L'emblema del Ministero dell'Istruzione russo



Questo è sostanzialmente un ritorno al sistema d'istruzione sovietico, come ha fatto notare qualcuno che ha vissuto in Russia durante quel periodo. Ma se si fa attenzione si nota che era molto simile al nostro sistema formativo prima della riforma Berlinguer, prima del “Processo di Bologna” con cui la UE sta cercando di condannare i nostri giovani all'ignoranza all'americana. 
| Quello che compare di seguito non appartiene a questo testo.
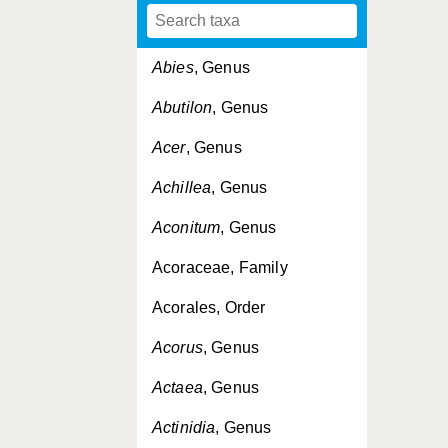
Abies
, Genus
Abutilon
, Genus
Acer
, Genus
Achillea
, Genus
Aconitum
, Genus
Acoraceae, Family
Acorales, Order
Acorus
, Genus
Actaea
, Genus
Actinidia
, Genus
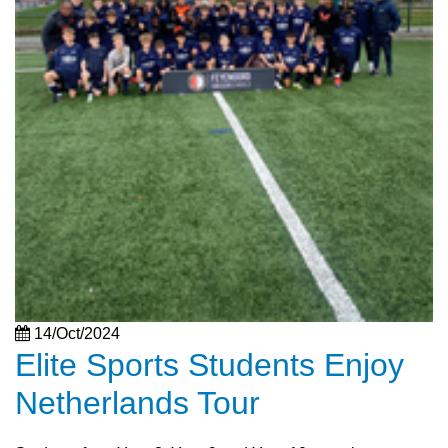
14/Oct/2024
Elite Sports Students Enjoy
Netherlands Tour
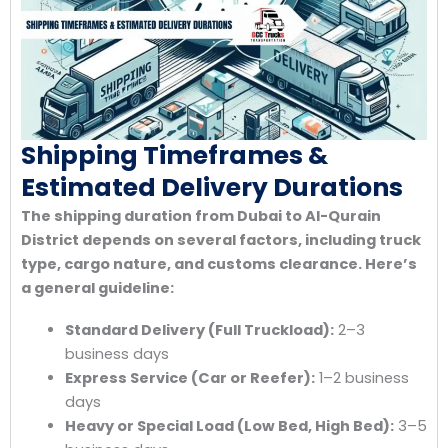
Shipping Timeframes &
Estimated Delivery Durations
The shipping duration from Dubai to Al-Qurain
District depends on several factors, including truck
type, cargo nature, and customs clearance. Here’s
a general guideline:
Standard Delivery (Full Truckload):
2–3
business days
Express Service (Car or Reefer):
1–2 business
days
Heavy or Special Load (Low Bed, High Bed):
3–5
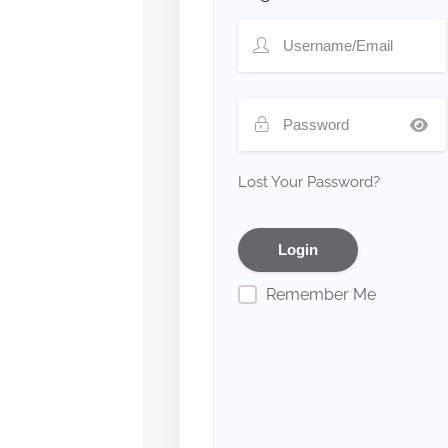
Lost Your Password?
Remember Me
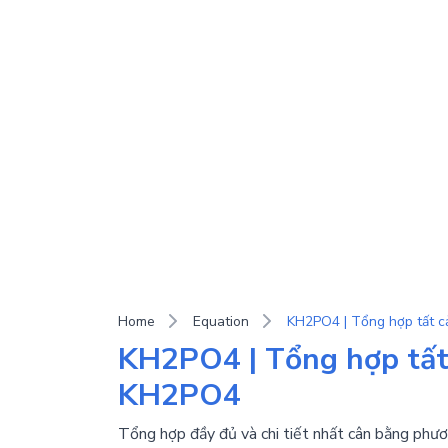
Home
Equation
KH2PO4 | Tổng hợp tất 
KH2PO4
Tổng hợp đầy đủ và chi tiết nhất cân bằng phươ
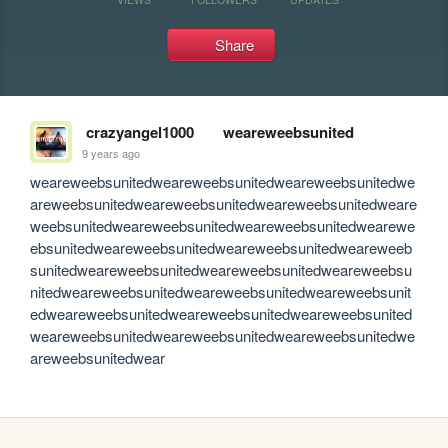
Share
crazyangel1000
weareweebsunited
9 years ago
weareweebsunitedweareweebsunitedweareweebsunitedwe
areweebsunitedweareweebsunitedweareweebsunitedweare
weebsunitedweareweebsunitedweareweebsunitedwearewe
ebsunitedweareweebsunitedweareweebsunitedweareweeb
sunitedweareweebsunitedweareweebsunitedweareweebsu
nitedweareweebsunitedweareweebsunitedweareweebsunit
edweareweebsunitedweareweebsunitedweareweebsunited
weareweebsunitedweareweebsunitedweareweebsunitedwe
areweebsunitedwear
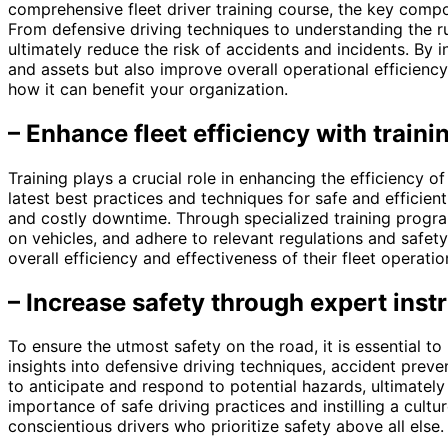
comprehensive fleet driver training course, the key compo
From defensive driving techniques to understanding the ru
ultimately reduce the risk of accidents and incidents. By 
and assets but also improve overall operational efficienc
how it can benefit your organization.
– Enhance fleet efficiency with traini
Training plays a crucial role in enhancing the efficiency o
latest best practices and techniques for safe and efficient
and costly downtime. Through specialized training program
on vehicles, and adhere to relevant regulations and safet
overall efficiency and effectiveness of their fleet operatio
– Increase safety through expert instr
To ensure the utmost safety on the road, it is essential to
insights into defensive driving techniques, accident prev
to anticipate and respond to potential hazards, ultimatel
importance of safe driving practices and instilling a cultu
conscientious drivers who prioritize safety above all else.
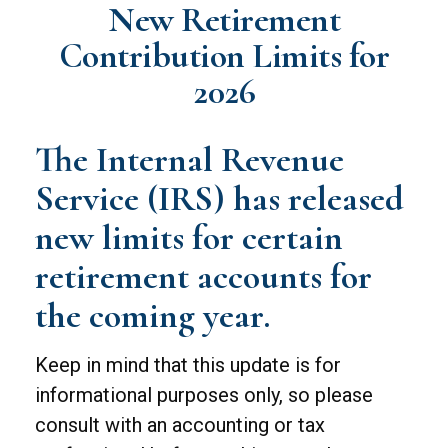
New Retirement
Contribution Limits for
2026
The Internal Revenue
Service (IRS) has released
new limits for certain
retirement accounts for
the coming year.
Keep in mind that this update is for
informational purposes only, so please
consult with an accounting or tax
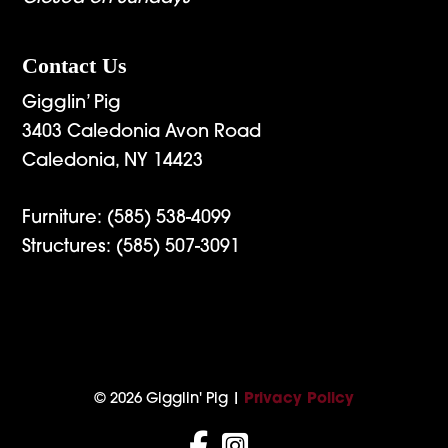
Contact Us
Gigglin’ Pig
3403 Caledonia Avon Road
Caledonia, NY 14423
Furniture:
(585) 538-4099
Structures:
(585) 507-3091
© 2026 Gigglin' Pig |
Privacy Policy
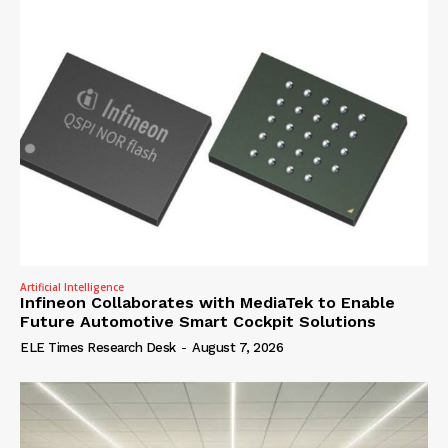
Artificial Intelligence
Infineon Collaborates with MediaTek to Enable
Future Automotive Smart Cockpit Solutions
ELE Times Research Desk
-
August 7, 2026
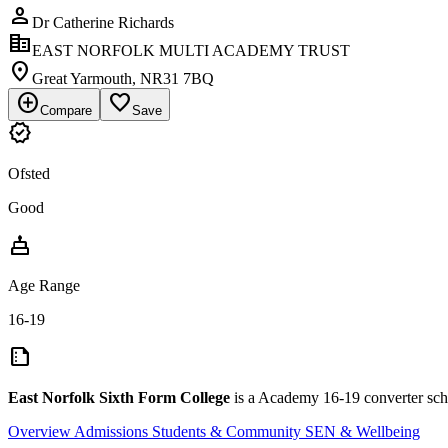
person
Dr Catherine Richards
corporate_fare
EAST NORFOLK MULTI ACADEMY TRUST
location_on
Great Yarmouth, NR31 7BQ
add_circle
favorite_border
Compare
Save
verified
Ofsted
Good
cake
Age Range
16-19
summarize
East Norfolk Sixth Form College
is a Academy 16-19 converter sch
Overview
Admissions
Students & Community
SEN & Wellbeing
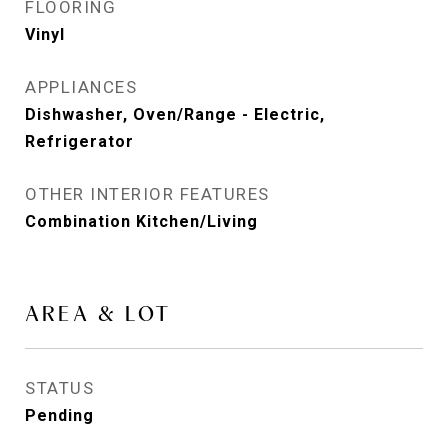
FLOORING
Vinyl
APPLIANCES
Dishwasher, Oven/Range - Electric,
Refrigerator
OTHER INTERIOR FEATURES
Combination Kitchen/Living
AREA & LOT
STATUS
Pending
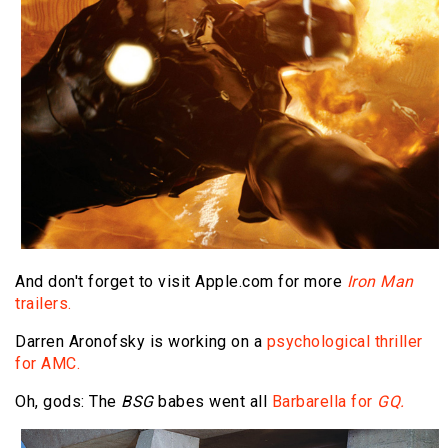
And don't forget to visit Apple.com for more
Iron Man
trailers.
Darren Aronofsky is working on a
psychological thriller
for AMC.
Oh, gods: The
BSG
babes went all
Barbarella for
GQ.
Una revisione del sistema formativo europeo per adeguarsi, per dirla in termini generali, alla crescente concentrazione di expertise in poche persone e in pochi punti (per le multinazionali, ad esempio, in una singola località per intere aree geografiche transnazionali), dovuta al progresso tecnologico (ad esempio nel campo informatico installazioni che una volta venivano fatte da un team in diverse settimane, adesso possono essere fatte da una persona mentre si beve un caffè e, soprattutto, non sa assolutamente nulla di quel che sta succedendo nel suo computer), alla delocalizzazione e alla finanziarizzazione. 

E giù per li rami, intrecciandosi con altri problemi “ambientali” e alle idee strampalate (diciamo così),  ideologiche, avversarie della speculazione e della concettualizzazione della “pedagogia progressista”, ne ha risentito tutto il sistema scolastico.

Ecco, se volete, alcune testimonianze personali, da prendere per quel che valgono. 

Io non sono un accademico, ma nella mia disordinata vita sono stato membro di una commissione di laurea di Filosofia e di una di Matematica. Ero là per “chiara fama” come spiritosamente si dice, ma la cosa importante è che avevo seguito delle tesi per il quadriennio (perché allora c'era il quadriennio) dell'una e dell'altra facoltà, in cui i candidati, assieme a me, avevano studiato problemi di Logica e di Algebra che io gli avevo sottoposto e che mi interessavano.

Ignorando gli effetti della suddetta “riforma”, dato che il mondo accademico non mi interessava direttamente poiché non vi lavoravo se non saltuariamente, qualche anno dopo chiesi a una amica ordinaria in un'università romana, se aveva degli allievi che volessero fare una tesi su alcuni problemi su   cui in quel momento ero impegnato (relativi a certe tecniche di ciò che pomposamente si chiama “Intelligenza Artificiale”). Mi rispose, per dirla con Omero, con un misto di pianti almo sorriso in questo modo: “Tu non sai che livello disastroso hanno le tesi triennali!”.

Un amico britannico che insegnava Storia alla Cabot University di Roma, frequentata da rampolli statunitensi di alto lignaggio, un giorno si disperò con me dei suoi allievi: “Non sanno nemmeno se è venuta prima la Guerra d'Indipendenza o quella di Secessione. E non ci arrivano nemmeno con la logica” (non poteva esserci una guerra di secessione prima dell'indipendenza, ovviamente).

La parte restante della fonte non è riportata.